As it happened, the rumors were only half right. The president was actually hoping to marry twenty-one-year-old Frances. Thus, she and Grover became the only first lady and president to be married in the White House. Media coverage of the event was so exhaustive
that the newlyweds had to scramble for privacy at their secluded Maryland honeymoon spot. The experience gave the president a hatred of the press that would one day come back to haunt him.
Two Names, One Rifle
Grover Cleveland tended to balance long hours of work with food and beer. Lots of food and beer. He exercised rarely, though he did cultivate a love of hunting and fishing. His weapon of choice was a rifle that he called Death and Destruction.
MAKING CANDY FROM A BABY
Between Cleveland’s two terms as president, he and Frances had a daughter, Ruth, who became immensely popular with the public—so popular, in fact, that Nestlé named a candy bar after her: Baby Ruth.

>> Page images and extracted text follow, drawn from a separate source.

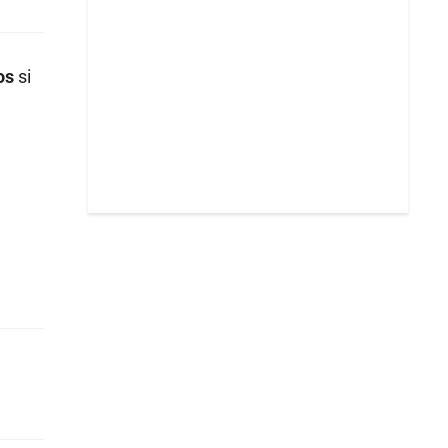
sos
si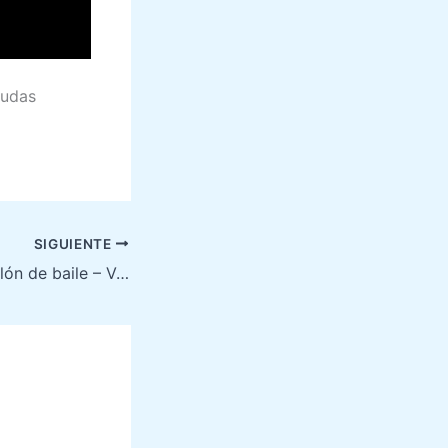
dudas
SIGUIENTE
Le Bosquet del salón de baile – Versalles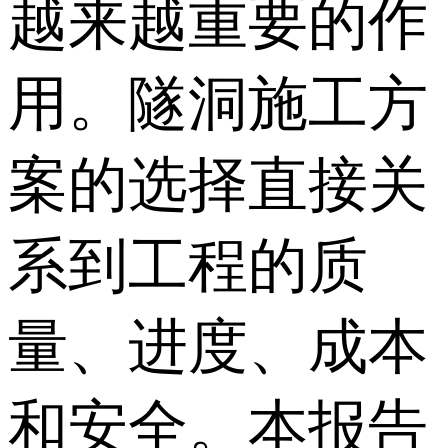
越来越重要的作
用。隧洞施工方
案的选择直接关
系到工程的质
量、进度、成本
和安全。本报告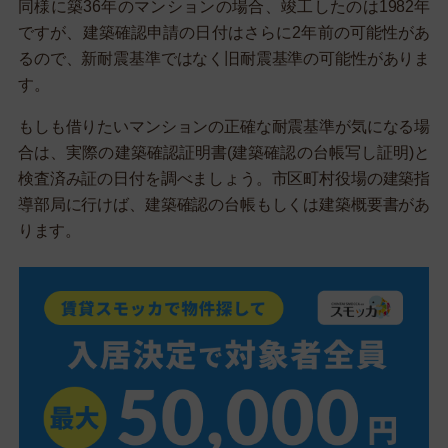
同様に築36年のマンションの場合、竣工したのは1982年
ですが、建築確認申請の日付はさらに2年前の可能性があ
るので、新耐震基準ではなく旧耐震基準の可能性がありま
す。
もしも借りたいマンションの正確な耐震基準が気になる場
合は、実際の建築確認証明書(建築確認の台帳写し証明)と
検査済み証の日付を調べましょう。市区町村役場の建築指
導部局に行けば、建築確認の台帳もしくは建築概要書があ
ります。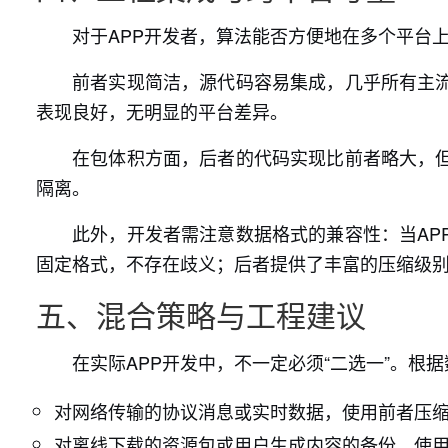
对于APP开发者，算法能否方便地在多个平台
前者实现简洁，源代码容易集成，几乎所有主
表现良好，无明显的平台差异。
在包体积方面，后者的代码实现比前者略大，但
隔离。
此外，开发者需注意数据格式的兼容性：当AP
固定格式，不存在歧义；后者提供了丰富的压缩级
五、混合策略与工程建议
在实际APP开发中，不一定必须“二选一”。
对网络传输的协议消息或实时数据，使用前者压
对离线下载的资源包或用户生成内容的备份，使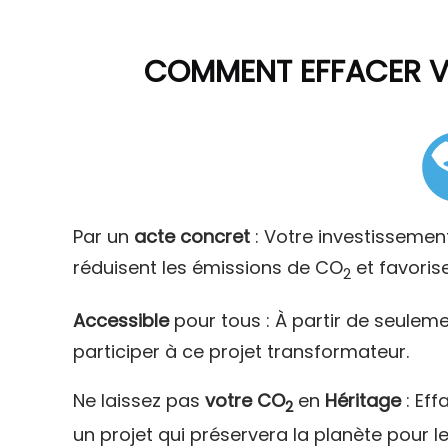
COMMENT
EFFACER 
Par un
acte concret
: Votre investissemen
réduisent les émissions de CO
et favoris
2
Accessible
pour tous : À partir de seulem
participer à ce projet transformateur.
Ne laissez pas
votre CO
en
Héritage
: Eff
2
un projet qui préservera la planète pour l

Ruth was the first of five Cleveland children. Another, Esther, was born during Cleveland’s second term—the only president’s child ever born in the White House.
THE HOLE TRUTH
Long after Grover Cleveland died, a doctor named William Keen revealed a secret he’d kept for twenty-four years: A dangerous operation had been performed on Cleveland while he was president to remove a cancerous tumor from his upper palate.
When, in 1893, Cleveland learned that the rough spot in his mouth was cancer and had to be removed, he insisted that the procedure be kept secret to avoid alarming the public. Extraordinary precautions were taken. A friend of the president’s offered his private yacht for the operation. It sailed to Long Island Sound, where surgeons anesthetized Cleveland with laughing gas and then started cutting. Led by Dr. Joseph Bryant, the president’s personal physician, they labored for an hour to remove the tumor. The operation was a success, and the doctors filled the resulting hole with a rubber prosthetic. Incredibly, the whole charade worked—Cleveland delivered a speech to Congress a month later without sounding as if his jaw had been torn apart. The press continued to follow up on strange rumors during the president’s convalescence, but the truth didn’t come to light until Keen spilled the beans to the Saturday Evening Post in 1917.